Many Republican strategists say that moment already has arrived. “There’s no more time left demographically to be tinkering at the margins, doing window dressing like they have for 20 years,” said Mike Madrid, a Republican campaign consultant based in Sacramento. “That’s not going to work anymore.”
Surveys by Latino Decisions and other polling firms have shown that immigration is a make-or-break issue for many Latino voters, including Puerto Ricans and Cuban Americans who are not directly affected by the debate. Even though more Latino voters might side with the GOP on other issues, the party’s stand on immigration helps create an image of hostility, the polling shows. An analysis of exit poll data by the Pew Hispanic Center showed Obama tied Romney even among Cuban American voters in Florida, who have long been a source of strength for Republican candidates.
“Republicans need to make this go away” before they can attract new voters, Segura said.
On the other side, many Republican members of the House, whose districts often include few Latino constituents, fear a backlash if they move toward compromise on immigration policy. Many of the party’s most loyal voters vehemently oppose anything that they consider “amnesty” for illegal immigrants. But a provision that would allow at least some illegal immigrants to achieve citizenship is a minimum requirement for major Latino groups.
Opposition within Republican ranks led to defeat of the last attempt to push a large-scale immigration reform package through Congress in 2007.
That bill, proposed by President Bush, would have created a guest worker program, increased the number of agents patrolling the border and created a path to citizenship for young people brought to the U.S. as children, among other provisions. Conservatives denounced it while labor unions objected that the plan would bring thousands of low-wage guest workers into the United States.
In 2009, Obama White House aides and Cabinet officials spent months hammering out a framework for reform in closed-door talks with Senate Majority Leader Harry Reid (D-Nev.). But Reid’s vote counters saw a difficult midterm election on the horizon and couldn’t get enough Senate Democrats to get on board; the effort never saw the light of day.
Any new effort to pass immigration bills will face similar head winds. Democratic vote counters say that at least seven senators on their side who represent states with few Latino voters are reluctant to vote on the issue. Several Senate Republicans who have supported reform efforts in the past, including Lamar Alexander of Tennessee and Lindsey Graham of South Carolina, are up for reelection in 2014 and could face primary challenges if they stray too far from party orthodoxy.
The outlook in the Republican-controlled House is even tougher. In an interview with reporters this fall, Rep. Kevin McCarthy (R-Bakersfield), the third-ranking member of the GOP leadership, said a majority could not be put together in the House for any sort of comprehensive immigration package. At best, the House would be able to pass smaller pieces of legislation tackling the less controversial aspects of immigration policy, he said.

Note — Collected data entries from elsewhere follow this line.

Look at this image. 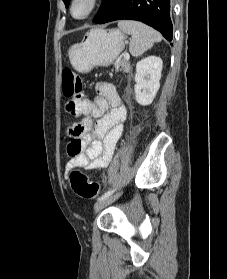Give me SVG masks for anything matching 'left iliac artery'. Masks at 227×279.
Listing matches in <instances>:
<instances>
[{"label":"left iliac artery","instance_id":"44dca946","mask_svg":"<svg viewBox=\"0 0 227 279\" xmlns=\"http://www.w3.org/2000/svg\"><path fill=\"white\" fill-rule=\"evenodd\" d=\"M115 190H116V189L107 191L105 194H103V195L98 199V201L101 200V199H103V198H105V197H109L110 195H112V194L115 192Z\"/></svg>","mask_w":227,"mask_h":279}]
</instances>
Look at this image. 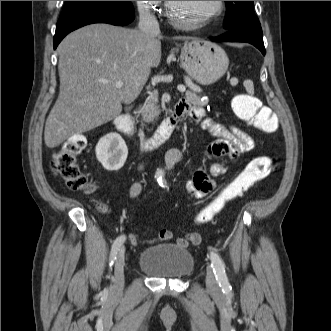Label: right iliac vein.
<instances>
[{
	"mask_svg": "<svg viewBox=\"0 0 331 331\" xmlns=\"http://www.w3.org/2000/svg\"><path fill=\"white\" fill-rule=\"evenodd\" d=\"M124 265H125V248L122 247L116 258L114 279H115V290L117 292L122 291L124 286Z\"/></svg>",
	"mask_w": 331,
	"mask_h": 331,
	"instance_id": "obj_1",
	"label": "right iliac vein"
}]
</instances>
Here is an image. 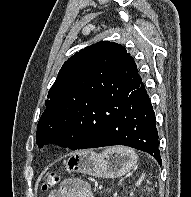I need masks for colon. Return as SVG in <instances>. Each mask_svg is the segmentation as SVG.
<instances>
[{
    "label": "colon",
    "instance_id": "obj_1",
    "mask_svg": "<svg viewBox=\"0 0 191 197\" xmlns=\"http://www.w3.org/2000/svg\"><path fill=\"white\" fill-rule=\"evenodd\" d=\"M59 181V177L56 173L50 174L43 182L42 189L48 191L52 189Z\"/></svg>",
    "mask_w": 191,
    "mask_h": 197
}]
</instances>
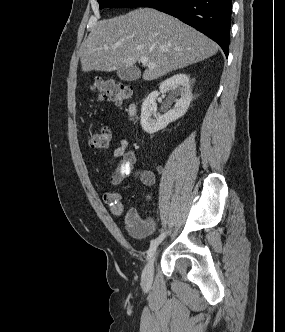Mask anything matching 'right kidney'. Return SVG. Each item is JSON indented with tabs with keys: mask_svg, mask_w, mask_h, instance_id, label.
<instances>
[{
	"mask_svg": "<svg viewBox=\"0 0 285 332\" xmlns=\"http://www.w3.org/2000/svg\"><path fill=\"white\" fill-rule=\"evenodd\" d=\"M167 91H171L172 97L180 96V98L176 99L173 109L164 115H157L156 98L160 93H166ZM191 100L192 93L188 75L180 73L166 79L160 84L159 92L153 91L142 103L140 124L143 130L153 134L164 129L169 123L176 121L186 113Z\"/></svg>",
	"mask_w": 285,
	"mask_h": 332,
	"instance_id": "ca27d5eb",
	"label": "right kidney"
}]
</instances>
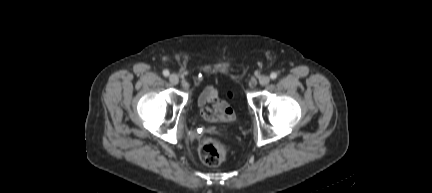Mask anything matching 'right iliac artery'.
<instances>
[{
    "label": "right iliac artery",
    "mask_w": 432,
    "mask_h": 193,
    "mask_svg": "<svg viewBox=\"0 0 432 193\" xmlns=\"http://www.w3.org/2000/svg\"><path fill=\"white\" fill-rule=\"evenodd\" d=\"M163 75H164L165 77H168V76H169V71H168V70H164V71H163Z\"/></svg>",
    "instance_id": "right-iliac-artery-1"
}]
</instances>
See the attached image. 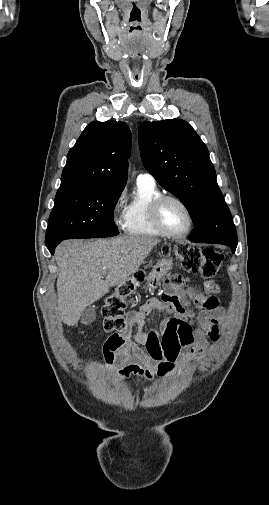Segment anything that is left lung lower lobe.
Returning <instances> with one entry per match:
<instances>
[{
  "label": "left lung lower lobe",
  "instance_id": "1",
  "mask_svg": "<svg viewBox=\"0 0 269 505\" xmlns=\"http://www.w3.org/2000/svg\"><path fill=\"white\" fill-rule=\"evenodd\" d=\"M193 242H194V241H193ZM227 246H229V247L231 248V250H232V252H233V253L235 252V249H236V247H237V246H235V245H227Z\"/></svg>",
  "mask_w": 269,
  "mask_h": 505
}]
</instances>
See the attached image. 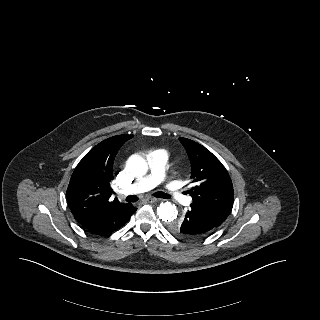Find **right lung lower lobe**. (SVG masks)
Instances as JSON below:
<instances>
[{
	"instance_id": "98d812e1",
	"label": "right lung lower lobe",
	"mask_w": 320,
	"mask_h": 320,
	"mask_svg": "<svg viewBox=\"0 0 320 320\" xmlns=\"http://www.w3.org/2000/svg\"><path fill=\"white\" fill-rule=\"evenodd\" d=\"M136 210L132 204H126L81 225L88 233L103 236L125 225Z\"/></svg>"
}]
</instances>
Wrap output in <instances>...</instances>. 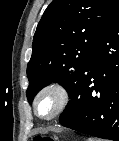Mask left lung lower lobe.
<instances>
[{
  "label": "left lung lower lobe",
  "instance_id": "left-lung-lower-lobe-1",
  "mask_svg": "<svg viewBox=\"0 0 119 141\" xmlns=\"http://www.w3.org/2000/svg\"><path fill=\"white\" fill-rule=\"evenodd\" d=\"M61 114L64 127L119 141V12L99 37L77 90Z\"/></svg>",
  "mask_w": 119,
  "mask_h": 141
}]
</instances>
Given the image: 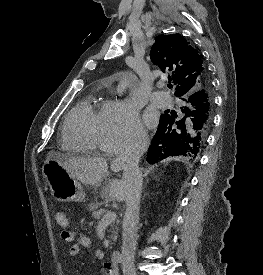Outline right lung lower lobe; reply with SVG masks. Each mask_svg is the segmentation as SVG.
I'll list each match as a JSON object with an SVG mask.
<instances>
[{
	"instance_id": "obj_1",
	"label": "right lung lower lobe",
	"mask_w": 263,
	"mask_h": 275,
	"mask_svg": "<svg viewBox=\"0 0 263 275\" xmlns=\"http://www.w3.org/2000/svg\"><path fill=\"white\" fill-rule=\"evenodd\" d=\"M208 84H210L207 73H205ZM208 88L202 87L195 92L180 96L184 101L181 112L185 116L175 122L170 114H162L158 130L151 141L148 149V161L155 163L169 156H190L198 154L205 142L207 132L211 126L205 109ZM175 122V126L172 125Z\"/></svg>"
}]
</instances>
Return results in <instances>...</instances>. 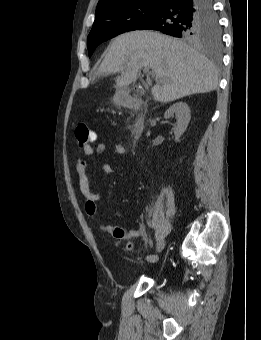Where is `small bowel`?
I'll list each match as a JSON object with an SVG mask.
<instances>
[{
    "mask_svg": "<svg viewBox=\"0 0 261 340\" xmlns=\"http://www.w3.org/2000/svg\"><path fill=\"white\" fill-rule=\"evenodd\" d=\"M107 144L104 142L98 143L96 148L91 143H87L82 146L83 152L86 157L93 156L96 153L102 154L107 150ZM114 151L117 155L123 156L126 154V147L123 143L118 142L113 145ZM88 164L85 158H78L75 161V171L78 177V186L82 196L85 199L84 212L89 218H94L98 213V202L101 199V194L93 192L90 187V181L88 177ZM101 170L105 176L109 177L114 173L112 166L109 163H101ZM99 228L111 234L118 240L124 239H138L145 237L144 226L138 228H125L120 226H114L107 222L99 223Z\"/></svg>",
    "mask_w": 261,
    "mask_h": 340,
    "instance_id": "small-bowel-1",
    "label": "small bowel"
}]
</instances>
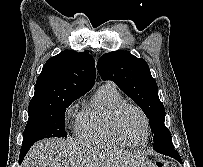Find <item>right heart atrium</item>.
Here are the masks:
<instances>
[{
  "label": "right heart atrium",
  "instance_id": "d8ad5b80",
  "mask_svg": "<svg viewBox=\"0 0 203 167\" xmlns=\"http://www.w3.org/2000/svg\"><path fill=\"white\" fill-rule=\"evenodd\" d=\"M75 109H76V104H75V103L71 104V105L68 107V109H67V114H68V115L72 114V112H73Z\"/></svg>",
  "mask_w": 203,
  "mask_h": 167
}]
</instances>
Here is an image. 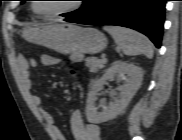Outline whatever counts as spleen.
Returning <instances> with one entry per match:
<instances>
[{"label": "spleen", "instance_id": "spleen-1", "mask_svg": "<svg viewBox=\"0 0 182 140\" xmlns=\"http://www.w3.org/2000/svg\"><path fill=\"white\" fill-rule=\"evenodd\" d=\"M103 29L112 36L125 55L144 54L150 59L153 57L152 44L141 33L120 26H105Z\"/></svg>", "mask_w": 182, "mask_h": 140}]
</instances>
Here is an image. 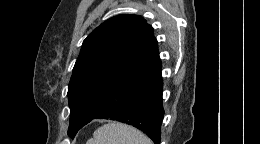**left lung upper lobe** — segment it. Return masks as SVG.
<instances>
[{
	"mask_svg": "<svg viewBox=\"0 0 260 144\" xmlns=\"http://www.w3.org/2000/svg\"><path fill=\"white\" fill-rule=\"evenodd\" d=\"M153 33L143 17L124 14L106 20L87 36L68 86L71 138L93 120L131 74L158 60Z\"/></svg>",
	"mask_w": 260,
	"mask_h": 144,
	"instance_id": "obj_1",
	"label": "left lung upper lobe"
}]
</instances>
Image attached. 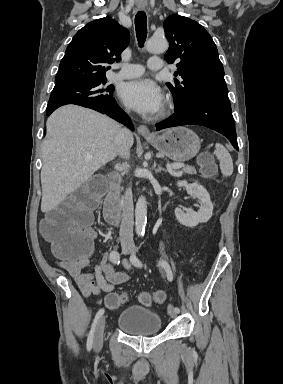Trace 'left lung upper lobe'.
Masks as SVG:
<instances>
[{"mask_svg":"<svg viewBox=\"0 0 283 384\" xmlns=\"http://www.w3.org/2000/svg\"><path fill=\"white\" fill-rule=\"evenodd\" d=\"M163 26L170 43L165 59L168 63L179 62L174 75L183 79L167 83L175 107L180 110L199 99L228 97L223 65L205 28L180 15L169 16Z\"/></svg>","mask_w":283,"mask_h":384,"instance_id":"obj_1","label":"left lung upper lobe"}]
</instances>
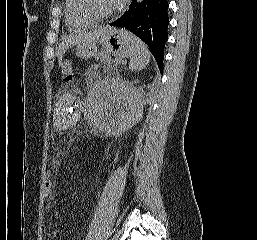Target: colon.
<instances>
[{
    "instance_id": "5ec220e1",
    "label": "colon",
    "mask_w": 257,
    "mask_h": 240,
    "mask_svg": "<svg viewBox=\"0 0 257 240\" xmlns=\"http://www.w3.org/2000/svg\"><path fill=\"white\" fill-rule=\"evenodd\" d=\"M62 77L71 80L74 75V63L71 60L64 61L61 68ZM53 190V180L50 172H47L45 175L44 181V191L45 196L48 200H50Z\"/></svg>"
}]
</instances>
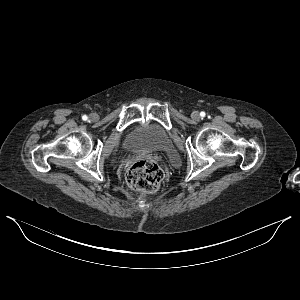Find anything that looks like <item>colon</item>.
<instances>
[{
    "label": "colon",
    "mask_w": 300,
    "mask_h": 300,
    "mask_svg": "<svg viewBox=\"0 0 300 300\" xmlns=\"http://www.w3.org/2000/svg\"><path fill=\"white\" fill-rule=\"evenodd\" d=\"M163 172L152 157H142L132 163L126 172L128 185L137 191L153 193L158 190Z\"/></svg>",
    "instance_id": "obj_1"
}]
</instances>
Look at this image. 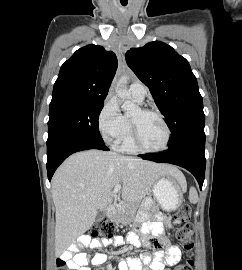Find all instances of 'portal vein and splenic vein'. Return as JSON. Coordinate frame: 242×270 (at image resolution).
Returning a JSON list of instances; mask_svg holds the SVG:
<instances>
[{
	"mask_svg": "<svg viewBox=\"0 0 242 270\" xmlns=\"http://www.w3.org/2000/svg\"><path fill=\"white\" fill-rule=\"evenodd\" d=\"M120 189H121V185L120 184L116 185L114 187L113 194L116 195L120 191Z\"/></svg>",
	"mask_w": 242,
	"mask_h": 270,
	"instance_id": "1",
	"label": "portal vein and splenic vein"
}]
</instances>
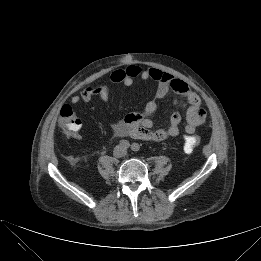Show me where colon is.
Wrapping results in <instances>:
<instances>
[{
    "label": "colon",
    "instance_id": "1",
    "mask_svg": "<svg viewBox=\"0 0 261 261\" xmlns=\"http://www.w3.org/2000/svg\"><path fill=\"white\" fill-rule=\"evenodd\" d=\"M59 127L68 136L73 135L80 127V121L74 114L71 106L64 105L59 114ZM200 138L196 135L188 134L183 139V149L185 152H192L198 147Z\"/></svg>",
    "mask_w": 261,
    "mask_h": 261
}]
</instances>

Advocates for immigration reform say they plan to work with business groups to try to put pressure on Republicans to shift their position. The business community is “ripe” to jump into the immigration debate, said Sen. Robert Menendez (D-N.J.), citing support from a wide array of business groups including high tech, the restaurant and hotel industries and agriculture.
“If we create movement in the Senate, I do believe there are Republican members in the Senate who will work with us,” he said. “Then that all gets driven and placed in the House’s court.”
At the same time, Latino leaders made clear they opposed a piecemeal approach.
“We need to fix immigration reform once and for all,” said Ben Monterroso, national executive director of Mi Familia Vota Education Fund, a labor-backed group that was deeply involved in registering new Latino voters in swing states.